Giornata speciale per Marco Palestra, che oggi ha ricevuto il premio “Inside the Sport 2026” indetto da Ussi e Mci nell’ambito delle celebrazioni degli 80 anni dell’Unione Stampa Sportiva Italiana. Il laterale rossoblù lo ha ritirato nella cerimonia che si è svolta al Museo del Calcio di Coverciano, nel Centro Tecnico della Figc. «Devo tanto a Mister Pisacane e ai compagni in questa avventura», ha dichiarato. «Cagliari e la Sardegna mi hanno cambiato la vita e la carriera, con tanti aspetti positivo dentro e fuori dal campo, tante amicizie e conoscenze. È uno step fondamentale per me».

Per Palestra, lunedì prossimo (ore 18.30) ci sarà Cagliari-Atalanta, sfida contro la squadra proprietaria del suo cartellino. «Ho tanti amici lì», segnala. «È l’ambiente dove sono cresciuto, veniamo da una buona gara anche se non è andata bene e stiamo pensando a lunedì prossimo per prenderci dei punti pesanti. L’Inter è una squadra forte, lo sapevamo, abbiamo dato il massimo ma non è bastato».

In prestito secco dai bergamaschi, Palestra ha trovato a Cagliari l’ambiente ideale per consacrarsi. «La Sardegna è qualcosa di speciale per me. Qui ho costruito rapporti forti e fatto uno step importante, un bagaglio fondamentale per il mio percorso professionale e personale.

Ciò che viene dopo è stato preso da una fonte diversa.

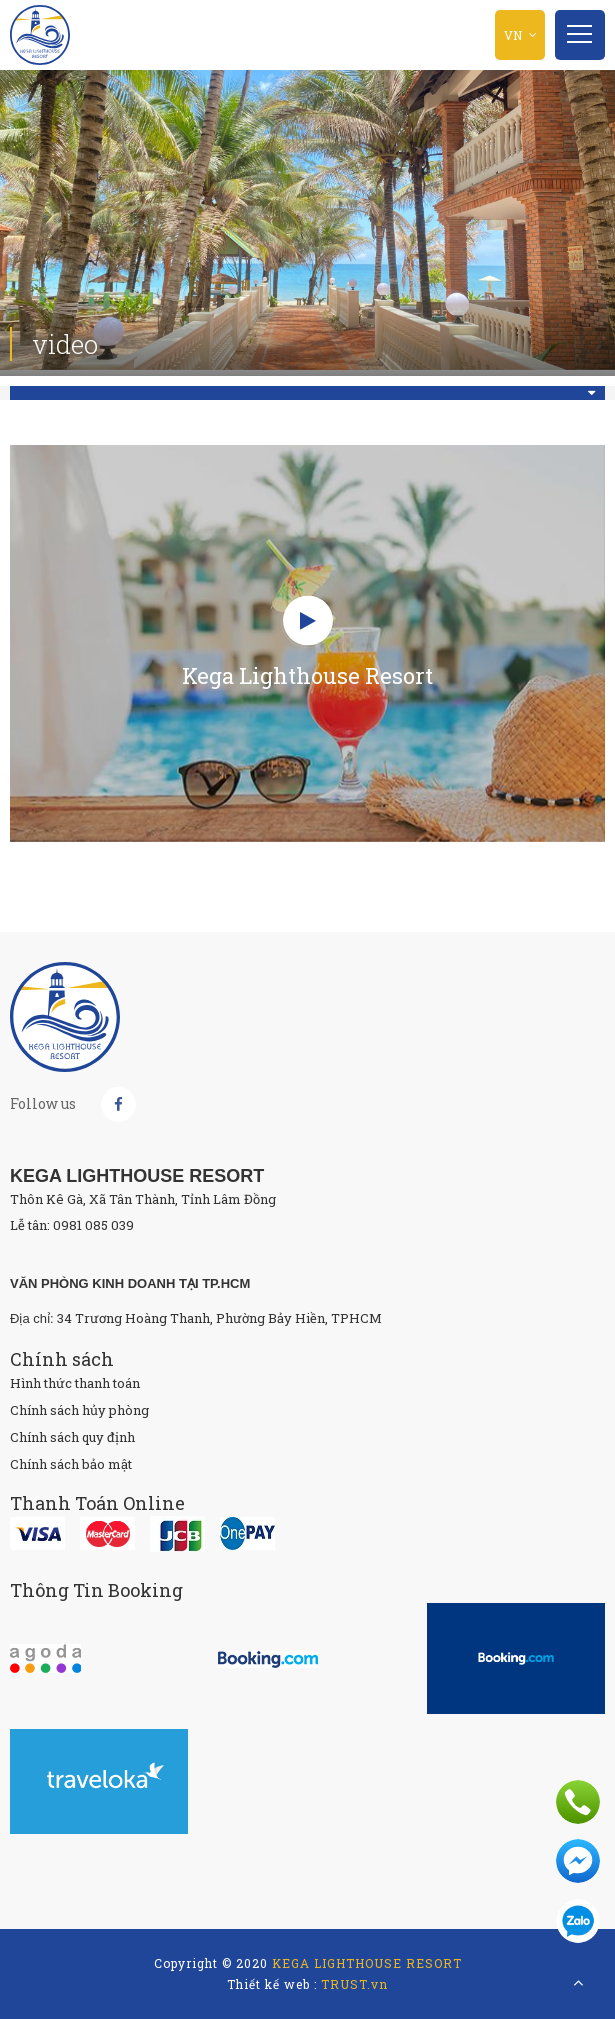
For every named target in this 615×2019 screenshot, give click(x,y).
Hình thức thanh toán (75, 1383)
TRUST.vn (354, 1984)
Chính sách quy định (72, 1437)
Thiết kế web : (272, 1984)
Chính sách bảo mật (71, 1464)
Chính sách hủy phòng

Ma devo migliorare tanto sicuramente in tutto: la strada è ancora lunga, ho iniziato a giocare da due anni nel professionismo e ho tanto da migliorare».

Sulle voci di mercato, Palestra non dà grande peso: «Io all’Inter dopo Dumfries? Ora penso solo al Cagliari e alla salvezza: lo meritano i tifosi, lo staff e i miei compagni. Le voci fanno piacere ma non le seguo più di tanto, per il futuro si vedrà la decisione migliore da prendere». E sulla Nazionale: «La batosta è stata forte ma bisogna ripartire, c’è un grande gruppo e questo l’ho notato subito, sono convinto che col tempo e col lavoro sapremo rialzarci tutti insieme. Sono stati giorni difficili, dove c’è stato solo da riflettere e ripensare tristemente a quella serata, ragionando a casa su cosa non fosse andato, poi si va avanti e si pensa al Cagliari: ora dobbiamo salvarci».